Among the records below, how many lines contain "quyền"? State the number and nothing more.

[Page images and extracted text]
● ● ● ● ● ● ●
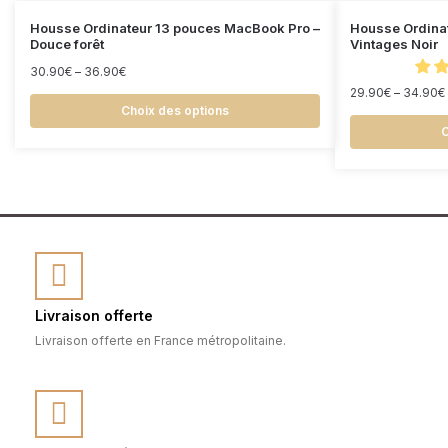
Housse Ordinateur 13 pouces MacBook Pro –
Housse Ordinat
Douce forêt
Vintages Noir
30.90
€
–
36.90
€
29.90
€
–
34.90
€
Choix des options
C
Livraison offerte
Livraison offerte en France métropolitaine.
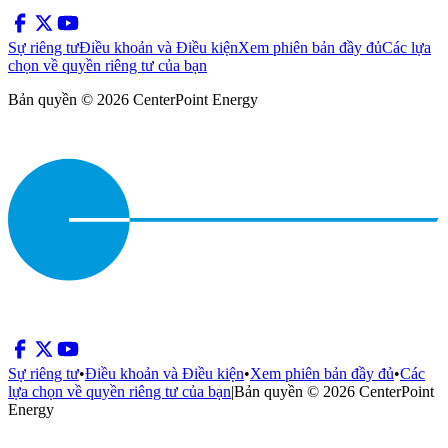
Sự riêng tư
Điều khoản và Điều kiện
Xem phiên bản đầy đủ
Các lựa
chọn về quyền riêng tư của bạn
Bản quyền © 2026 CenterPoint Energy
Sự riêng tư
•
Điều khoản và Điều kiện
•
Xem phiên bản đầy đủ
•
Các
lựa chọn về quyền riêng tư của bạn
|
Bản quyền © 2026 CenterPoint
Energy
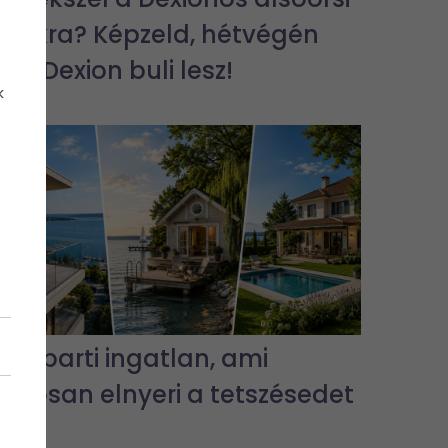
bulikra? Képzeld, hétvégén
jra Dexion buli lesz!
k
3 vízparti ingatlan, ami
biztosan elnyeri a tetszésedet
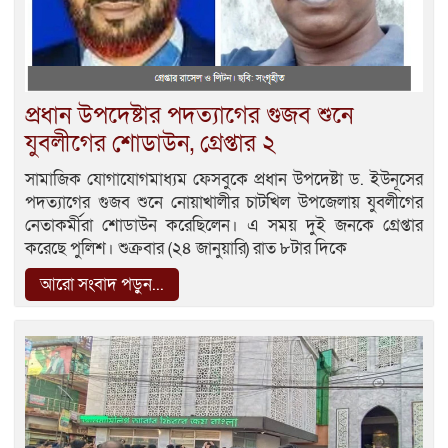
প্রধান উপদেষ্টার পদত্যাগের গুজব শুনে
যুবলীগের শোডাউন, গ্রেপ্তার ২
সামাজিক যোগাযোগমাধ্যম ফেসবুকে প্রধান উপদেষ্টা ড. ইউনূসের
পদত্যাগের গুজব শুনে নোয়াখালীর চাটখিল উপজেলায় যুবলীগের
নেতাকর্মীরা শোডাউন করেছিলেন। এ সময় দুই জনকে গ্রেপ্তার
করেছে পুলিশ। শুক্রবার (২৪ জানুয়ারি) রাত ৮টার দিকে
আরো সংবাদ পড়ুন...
● ● ● ● ● ● ●
Solved exercise: 4